There remain, of course, many improvements I would like to see to this module. Here's an assorted list in order of decreasing priority, for public reference and for my own memory...
- Additional neural network layer types: While the fully-connected layers and convolutional layers cover many types of neural networks for RF processing, a few more building blocks could be helpful as part of the library, specifically 1) 2D convolutional layers, 2) recurrent neural networks, and 3) softmax operation (while usually only needed on the output of a network during training, it's nevertheless a common structure often used in software).
- Work out 32-bit vs 16-bit datatypes: There's some gymnastics going on with the data type sizing on the FPGA, and I hit two odd stumbling blocks in this area... 1) As is obvious in the GRC flowgraphs, the RFNoC architecture is primarily designed for 32 bit sample streaming (16-bits I, 16-bits Q). It's less clear how exactly to handle sequential 16-bit chunks of data correctly. I found something that works in the flowgraph examples, but this appears to use a good deal more processing horsepower on the embedded device than should be needed. 2) HLS failed at generating outputs with 32-bit sizes when developing the ex_modrec example. This was a real struggle-- HLS said that everything passed, yet the noc_block_modrec_tv.sv simulation consistently failed to get valid data out of the HLS generated IP block when I used 32-bit outputs. Anyway, the data type issues need to be worked out.
- Test with live streaming data: The current repo demonstrates example RFNoC neural network blocks on hardware as file-read/write unit tests, but does not take the additional step of integrating with live RF data. Live integration at a high data rate would be an excellent demonstration application for the rfnoc-hls-neuralnet library.
- Programmable weights: Programmable neural network weights were originally on the development roadmap, but were eventually deemed too ambitious for the proof-of-concept architecture presented here. In order to maintain simplicity, weights are required to be fixed in the current implementation; however, programmable weights could become a higher priority improvement depending on demand. Notionally, a reprogrammable implementation would require the HLS library to include an empty memory bank of the correct size and expose a programming interface; software would then require a C++ driver to program weights upon initialization. While it's a plausible approach, it adds a significant amount complexity to the FPGA and software wrappers.
- Improve weight storage: The BRAM usage of Vivado HLS generated code tends to be higher than expected. This is due to HLS's BRAM packing algorithms and that HLS apparently uses BRAM18s while BRAM36s may also be available.
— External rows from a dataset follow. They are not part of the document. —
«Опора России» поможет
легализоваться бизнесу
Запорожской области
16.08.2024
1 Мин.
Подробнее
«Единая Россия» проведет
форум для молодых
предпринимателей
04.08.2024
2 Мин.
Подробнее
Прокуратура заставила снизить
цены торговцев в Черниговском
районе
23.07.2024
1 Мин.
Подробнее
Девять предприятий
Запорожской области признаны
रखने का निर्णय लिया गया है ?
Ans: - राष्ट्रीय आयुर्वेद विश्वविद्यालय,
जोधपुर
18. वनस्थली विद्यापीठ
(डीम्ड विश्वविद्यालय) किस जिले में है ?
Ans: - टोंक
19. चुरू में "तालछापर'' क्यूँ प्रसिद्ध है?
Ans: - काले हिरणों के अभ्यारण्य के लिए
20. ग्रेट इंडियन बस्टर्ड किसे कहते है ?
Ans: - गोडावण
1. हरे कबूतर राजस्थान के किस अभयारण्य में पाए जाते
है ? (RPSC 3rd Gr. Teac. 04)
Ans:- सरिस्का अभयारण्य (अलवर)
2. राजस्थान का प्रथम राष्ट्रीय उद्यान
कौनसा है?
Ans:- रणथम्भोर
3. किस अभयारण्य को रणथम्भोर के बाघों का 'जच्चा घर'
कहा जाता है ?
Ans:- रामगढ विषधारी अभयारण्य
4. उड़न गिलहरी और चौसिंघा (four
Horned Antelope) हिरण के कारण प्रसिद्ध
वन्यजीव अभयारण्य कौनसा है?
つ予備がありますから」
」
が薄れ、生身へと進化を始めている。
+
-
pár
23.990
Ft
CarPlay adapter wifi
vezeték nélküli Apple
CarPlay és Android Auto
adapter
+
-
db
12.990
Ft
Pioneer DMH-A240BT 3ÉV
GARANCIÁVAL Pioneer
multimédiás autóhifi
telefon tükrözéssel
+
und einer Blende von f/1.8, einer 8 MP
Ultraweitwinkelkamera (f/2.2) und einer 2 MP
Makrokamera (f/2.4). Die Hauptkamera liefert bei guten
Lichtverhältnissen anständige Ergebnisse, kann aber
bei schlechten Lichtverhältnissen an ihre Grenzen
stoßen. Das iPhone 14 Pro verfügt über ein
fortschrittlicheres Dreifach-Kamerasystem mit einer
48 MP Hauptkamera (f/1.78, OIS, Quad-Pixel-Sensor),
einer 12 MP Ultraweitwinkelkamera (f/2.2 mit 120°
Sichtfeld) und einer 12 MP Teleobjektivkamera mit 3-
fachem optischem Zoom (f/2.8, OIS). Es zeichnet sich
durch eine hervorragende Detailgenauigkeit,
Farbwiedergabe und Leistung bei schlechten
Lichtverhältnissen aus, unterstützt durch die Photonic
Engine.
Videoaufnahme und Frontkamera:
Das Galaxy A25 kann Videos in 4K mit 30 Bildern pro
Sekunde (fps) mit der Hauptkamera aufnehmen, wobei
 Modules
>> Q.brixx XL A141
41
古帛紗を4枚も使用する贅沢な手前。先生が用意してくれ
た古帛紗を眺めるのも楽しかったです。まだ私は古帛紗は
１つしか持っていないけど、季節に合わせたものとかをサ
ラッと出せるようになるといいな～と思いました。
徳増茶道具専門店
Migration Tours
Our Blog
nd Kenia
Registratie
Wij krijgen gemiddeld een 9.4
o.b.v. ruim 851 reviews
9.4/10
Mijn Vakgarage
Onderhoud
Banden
It is likely that most neural networks synthesized for the RFNoC architecture will be memory-limited rather than computationally limited. A few options here: The BRAM could be moved to outside of the HLS code and into hand-coded HDL, which may be slightly more efficient, though more difficult to implement. As a different (related) option, a hardware platform might have FPGA access to onboard RAM, which could be used to store large amounts of neural network coefficients. Unfortunately, RFNoC does not currently provide an interface to on-chip RAM; this improvement would necessarily manifest as an application-specific task.
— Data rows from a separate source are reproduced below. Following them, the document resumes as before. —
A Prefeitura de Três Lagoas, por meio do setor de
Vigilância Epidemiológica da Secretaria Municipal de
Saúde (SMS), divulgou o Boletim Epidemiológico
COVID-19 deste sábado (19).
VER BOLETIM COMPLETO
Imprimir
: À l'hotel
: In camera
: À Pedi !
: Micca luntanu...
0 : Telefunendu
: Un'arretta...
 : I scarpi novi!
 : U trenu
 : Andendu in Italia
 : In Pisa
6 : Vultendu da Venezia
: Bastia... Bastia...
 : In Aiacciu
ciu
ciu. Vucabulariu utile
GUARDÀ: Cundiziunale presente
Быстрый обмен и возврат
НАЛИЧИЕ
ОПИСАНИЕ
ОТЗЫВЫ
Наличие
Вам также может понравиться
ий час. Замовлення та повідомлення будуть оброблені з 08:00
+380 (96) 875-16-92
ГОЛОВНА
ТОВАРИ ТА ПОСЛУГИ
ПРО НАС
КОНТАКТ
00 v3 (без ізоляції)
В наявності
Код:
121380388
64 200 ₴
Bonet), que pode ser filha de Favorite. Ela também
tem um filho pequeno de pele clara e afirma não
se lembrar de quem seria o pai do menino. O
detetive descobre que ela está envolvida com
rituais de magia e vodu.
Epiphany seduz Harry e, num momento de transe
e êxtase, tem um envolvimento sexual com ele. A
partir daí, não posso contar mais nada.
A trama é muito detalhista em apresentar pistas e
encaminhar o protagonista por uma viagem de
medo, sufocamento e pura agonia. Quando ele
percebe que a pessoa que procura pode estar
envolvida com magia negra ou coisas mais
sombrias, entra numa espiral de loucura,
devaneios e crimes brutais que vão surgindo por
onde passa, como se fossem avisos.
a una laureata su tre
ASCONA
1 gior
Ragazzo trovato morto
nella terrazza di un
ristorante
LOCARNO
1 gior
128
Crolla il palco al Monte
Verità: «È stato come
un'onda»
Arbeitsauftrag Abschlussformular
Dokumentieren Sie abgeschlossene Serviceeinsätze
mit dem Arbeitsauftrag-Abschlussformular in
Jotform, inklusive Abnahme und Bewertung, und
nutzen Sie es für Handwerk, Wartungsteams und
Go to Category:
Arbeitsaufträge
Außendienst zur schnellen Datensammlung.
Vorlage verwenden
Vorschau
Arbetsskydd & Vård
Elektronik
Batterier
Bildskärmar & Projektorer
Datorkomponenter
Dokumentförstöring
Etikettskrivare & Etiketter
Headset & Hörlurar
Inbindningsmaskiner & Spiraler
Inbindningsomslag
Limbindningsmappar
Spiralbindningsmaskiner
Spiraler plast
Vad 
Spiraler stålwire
- Provide alternate neural network architectures: Researchers have shown that binarized neural networks can be very efficient on FPGAs while maintaining high performance levels. A binarized neural network could efficiently store weights and perform multiplications (which evaluate into basic binary operations for one bit values), but this manifests as a slightly different HLS structure than assumed here.